Introduction
SR2JLIB is a Netbeans project supplying a Java library for grammar-guided Symbolic Regression (SR) [Koza93], powered by Genetic Programming (GP) [Koz94, WHM+97], and more specifically Grammar-Guided Genetic Programming (GGGP) [GCA+08].
The approach realized in this library differs from standard GP in that the population is placed on a 2D grid. The latter defines a habitat for the individuals which are reproducing in parallel and thus there is no notion of staging. The reproduction process is ensured by multiple parallel threads randomly choosing individuals from the current population and allowing them to reproduce trying to settle the offsprings in the pre-defined neighborhood of their ancestors. Each time a new individual is created, it is attempted to be placed in the neighboring cells based on tournament or probabilistic tournament selection.
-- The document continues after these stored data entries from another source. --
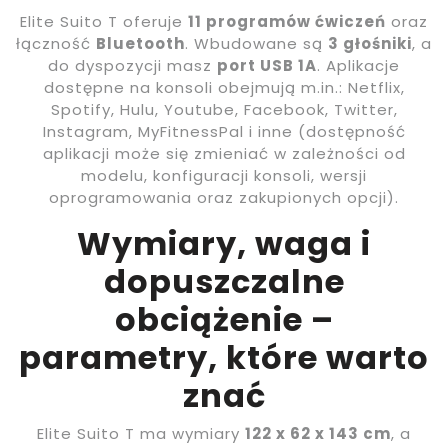
Elite Suito T oferuje
11 programów ćwiczeń
oraz
łączność
Bluetooth
. Wbudowane są
3 głośniki
, a
do dyspozycji masz
port USB 1A
. Aplikacje
dostępne na konsoli obejmują m.in.: Netflix,
Spotify, Hulu, Youtube, Facebook, Twitter,
Instagram, MyFitnessPal i inne (dostępność
aplikacji może się zmieniać w zależności od
modelu, konfiguracji konsoli, wersji
oprogramowania oraz zakupionych opcji).
Wymiary, waga i
dopuszczalne
obciążenie –
parametry, które warto
znać
Elite Suito T ma wymiary
122 x 62 x 143 cm
, a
It is important to note that one can also limit the life-time of an individual. This is done by defining the minimum and maximum number of reproductions. The actual number of reproductions is then chosen based on the individual's fitness but within the pre-specified bounds.
The realized GP procedure allows to fit (multi-dimensional) vector functions to data. SR can be done for vector function sub-components simultaneously or in parallel. The functions allowed by the library are arbitrary Java numeric expressions and allow using conditional expressions of the form:
<boolean expression> ? <numeric expression> : <numeric expression>
Moreover, numeric expressions allow for using any of the java.lang.Math
class function primitives. Our strong belief is that cross over operation when breeding function mostly makes little sense. Therefore, the only genetic operations supported are mutations which can be of the next two types:
- Mutating an existing expression into a completely new one of the same type
- Mutating the given function into another function with the same arity and with the same arguments
Another feature of the library is that it allows for Just In Time compilation (JIT) of the individuals in a form Java classes and dynamic loading thereof into JVM. The latter is done seamlessly for the library's user and allows one to compute individual's fitness from Java code or using Java Native Interface (JNI) in order to compute fitness from, e.g., C or C++ code.
Last but not least, is that the grammar provided for building expressions is probabilistic, each grammatical expression can be given a weight that defines its likelihood to be taken when choosing between expressions of the same type.
Using Software
Using software requires Netbeans IDE 8.2 or later and JDK v1.8 or later. Sample projects using the library are provided by:
- https://github.com/ivan-zapreev/SR2JLIB_EX
- https://github.com/ivan-zapreev/SCOTS2SR
The former is a Java-only project giving a basic example of how the library can be used, it contains multiple comments and is self-explanatory. The latter is a more involved JNI based project for symbolic fitting of SCOTSv2.0 https://gitlab.lrz.de/matthias/SCOTSv0.2 BDD controllers [Run16]. We also suggest taking a thorough look at the Java Doc of the library stored in the ./api/ folder of the project.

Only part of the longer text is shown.